Farrar Straus ‘ Giroux

293 pages

$25

‘My Three Stooges,’ the highlight essay of this new collection by Tom Wolfe, is simultaneously an act of literary revenge, a tantrum and a persuasive argument about what the modern American novel should be.

It is vicious.

The targets of Wolfe’s withering attack are none other than John Updike, Norman Mailer and John Irving, a prestigious trio, each of whom had the temerity to pan as insufficiently literary Wolfe’s bestselling 1998 novel, ‘A Man in Full.’

Updike concluded in The New Yorker that ‘A Man in Full’ ‘still amounts to entertainment, not literature, even literature in a modest aspirant form.’

Mailer, in ‘The New York Review of Books,’ compared reading it to making love to a 300-pound woman: ‘Once she gets on top, it’s all over. Fall in love or be asphyxiated.’

Irving: ‘It’s like reading a bad newspaper. . . . It makes you wince.’

Now it’s Wolfe’s turn.

Wolfe not only argues that these titans have ‘wasted their careers’ by retreating into effete literary cocoons but also notes their sometimes relatively paltry sales figures. And then he drops in the physical infirmities of his aging rivals: that Updike has complained of an aging bladder and that Mailer appears in newspaper photos with two canes, ‘one for each rusted out hip.’

How did ‘the two old codgers,’ Wolfe wonders, find the strength to denounce ‘A Man in Full’ in ‘those exhausted carcasses of theirs?’

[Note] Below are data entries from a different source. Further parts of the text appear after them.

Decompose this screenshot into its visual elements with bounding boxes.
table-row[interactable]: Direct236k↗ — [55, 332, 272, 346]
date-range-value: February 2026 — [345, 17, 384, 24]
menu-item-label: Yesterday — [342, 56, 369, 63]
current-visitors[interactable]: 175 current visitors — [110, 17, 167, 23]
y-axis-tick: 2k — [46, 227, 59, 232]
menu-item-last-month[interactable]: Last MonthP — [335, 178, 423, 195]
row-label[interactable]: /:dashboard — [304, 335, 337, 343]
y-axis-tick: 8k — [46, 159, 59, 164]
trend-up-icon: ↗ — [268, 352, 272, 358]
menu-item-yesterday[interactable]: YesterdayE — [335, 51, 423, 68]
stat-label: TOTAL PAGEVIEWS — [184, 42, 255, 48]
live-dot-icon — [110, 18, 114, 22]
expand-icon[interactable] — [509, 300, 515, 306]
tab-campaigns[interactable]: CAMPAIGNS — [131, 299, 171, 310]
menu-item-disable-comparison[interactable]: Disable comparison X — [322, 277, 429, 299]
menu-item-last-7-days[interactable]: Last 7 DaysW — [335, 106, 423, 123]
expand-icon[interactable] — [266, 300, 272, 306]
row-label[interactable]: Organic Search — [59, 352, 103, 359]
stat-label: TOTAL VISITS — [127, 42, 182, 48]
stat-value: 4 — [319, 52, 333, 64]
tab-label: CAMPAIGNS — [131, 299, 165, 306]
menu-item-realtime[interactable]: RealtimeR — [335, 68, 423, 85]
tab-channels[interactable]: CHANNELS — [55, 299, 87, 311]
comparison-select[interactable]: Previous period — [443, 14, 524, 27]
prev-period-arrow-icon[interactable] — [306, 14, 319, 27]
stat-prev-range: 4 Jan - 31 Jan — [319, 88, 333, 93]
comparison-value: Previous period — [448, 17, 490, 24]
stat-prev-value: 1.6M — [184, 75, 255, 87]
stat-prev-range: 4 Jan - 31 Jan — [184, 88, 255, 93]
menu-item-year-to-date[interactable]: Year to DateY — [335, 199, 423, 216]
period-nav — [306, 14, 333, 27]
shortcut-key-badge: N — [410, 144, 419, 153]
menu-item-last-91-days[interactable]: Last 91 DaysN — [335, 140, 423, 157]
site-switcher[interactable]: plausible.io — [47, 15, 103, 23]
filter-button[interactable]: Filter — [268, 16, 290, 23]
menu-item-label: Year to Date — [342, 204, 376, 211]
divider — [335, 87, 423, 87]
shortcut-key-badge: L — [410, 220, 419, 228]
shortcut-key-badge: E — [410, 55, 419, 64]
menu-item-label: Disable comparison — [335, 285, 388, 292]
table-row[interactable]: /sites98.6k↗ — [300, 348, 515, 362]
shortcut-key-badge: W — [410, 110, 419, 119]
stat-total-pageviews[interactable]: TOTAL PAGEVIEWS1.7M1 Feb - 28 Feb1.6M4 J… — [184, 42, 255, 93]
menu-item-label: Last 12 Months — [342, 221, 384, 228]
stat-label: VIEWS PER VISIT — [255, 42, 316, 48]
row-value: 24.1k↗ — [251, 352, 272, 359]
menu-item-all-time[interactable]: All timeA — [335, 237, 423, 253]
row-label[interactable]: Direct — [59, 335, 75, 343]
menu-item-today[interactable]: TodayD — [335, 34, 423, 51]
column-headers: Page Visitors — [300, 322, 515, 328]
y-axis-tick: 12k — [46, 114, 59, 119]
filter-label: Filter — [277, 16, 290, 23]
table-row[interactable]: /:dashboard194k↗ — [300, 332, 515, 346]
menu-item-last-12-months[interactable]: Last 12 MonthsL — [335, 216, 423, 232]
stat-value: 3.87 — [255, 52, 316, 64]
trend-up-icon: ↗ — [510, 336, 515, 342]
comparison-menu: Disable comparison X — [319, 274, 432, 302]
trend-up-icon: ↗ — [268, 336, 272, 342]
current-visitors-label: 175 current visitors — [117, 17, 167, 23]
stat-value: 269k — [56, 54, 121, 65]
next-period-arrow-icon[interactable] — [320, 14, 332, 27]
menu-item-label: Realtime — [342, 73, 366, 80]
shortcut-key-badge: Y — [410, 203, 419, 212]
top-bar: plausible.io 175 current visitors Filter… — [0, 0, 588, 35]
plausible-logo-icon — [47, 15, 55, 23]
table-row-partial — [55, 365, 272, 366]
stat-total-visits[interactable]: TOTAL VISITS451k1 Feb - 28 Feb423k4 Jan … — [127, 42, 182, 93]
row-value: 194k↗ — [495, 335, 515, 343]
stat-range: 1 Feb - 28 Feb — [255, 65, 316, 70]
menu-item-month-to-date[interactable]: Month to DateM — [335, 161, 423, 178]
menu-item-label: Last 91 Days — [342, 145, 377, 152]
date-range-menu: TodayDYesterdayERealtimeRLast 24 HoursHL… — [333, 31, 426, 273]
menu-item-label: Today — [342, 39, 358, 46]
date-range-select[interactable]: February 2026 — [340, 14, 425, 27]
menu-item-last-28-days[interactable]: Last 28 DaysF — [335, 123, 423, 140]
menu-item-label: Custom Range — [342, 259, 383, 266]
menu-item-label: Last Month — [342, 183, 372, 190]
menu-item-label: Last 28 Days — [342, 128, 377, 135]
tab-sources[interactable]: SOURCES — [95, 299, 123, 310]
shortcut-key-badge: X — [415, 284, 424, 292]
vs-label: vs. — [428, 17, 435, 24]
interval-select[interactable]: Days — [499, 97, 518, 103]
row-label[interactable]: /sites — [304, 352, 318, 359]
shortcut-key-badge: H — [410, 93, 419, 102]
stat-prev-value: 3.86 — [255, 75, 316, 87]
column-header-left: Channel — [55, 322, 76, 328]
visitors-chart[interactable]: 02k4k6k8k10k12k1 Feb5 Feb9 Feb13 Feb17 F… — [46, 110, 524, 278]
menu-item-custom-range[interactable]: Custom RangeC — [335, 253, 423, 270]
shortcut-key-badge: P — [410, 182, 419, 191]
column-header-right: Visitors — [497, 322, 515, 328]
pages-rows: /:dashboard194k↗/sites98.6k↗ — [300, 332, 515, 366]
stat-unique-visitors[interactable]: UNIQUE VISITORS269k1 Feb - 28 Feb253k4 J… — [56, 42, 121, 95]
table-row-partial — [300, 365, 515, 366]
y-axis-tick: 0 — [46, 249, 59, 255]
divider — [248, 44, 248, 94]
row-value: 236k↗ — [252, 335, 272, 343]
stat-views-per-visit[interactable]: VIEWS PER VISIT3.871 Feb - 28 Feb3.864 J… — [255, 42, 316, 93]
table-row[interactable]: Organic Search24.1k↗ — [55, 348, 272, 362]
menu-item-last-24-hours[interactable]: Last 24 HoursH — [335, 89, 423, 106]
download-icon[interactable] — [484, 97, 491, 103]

‘My Three Stooges,’ the only previously unpublished piece in this collection, will be remembered as more than a tantrum, however. The argument Wolfe advances about the American novel, which he has launched before, is engaging and plausible.

Wolfe calls for writers to abandon the stale material of their selves and academic fashions to embrace through journalistic observation and research the rich, raucous nature of the 21st Century.

He invokes the work of Steinbeck, Dickens and Zola as proof of the greatness of novels wrung from their writers’ absorption in the wider world around them. He also praises the work — and popularity — of American moviemakers who are ‘excited by the lurid carnival of American life.’

‘The American novel is dying, not of obsolescence, but of anorexia,’ Wolfe writes. ‘It needs . . . food. It needs novelists with huge appetites and mighty unslaked thirsts for . . . ‘America’ . . . as she is right now. It needs novelists with the energy and verve to approach America the way her moviemakers do, which is to say, with a ravenous curiosity and an urge to go out among her 270 million souls and talk to them and look them in the eye.’

Wolfe, as usual, overstates his case, and inexplicably relies to some extent on sales figures to gauge the worthiness of a novel. But his argument is impossible to ignore.

Other pieces in the collection, mostly journalistic essays, aim for more predictable Wolfe-ian targets: ‘In the Land of the Rococo Marxists’ skewers academic moral indignation; ‘Lost in the Whichy Thickets’ mocks the William Shawn-era at The New Yorker; ‘The Invisible Artist’ ridicules the contemporary art world. With these familiar foils in play, Wolfe delivers with the bite that his fans have come to expect.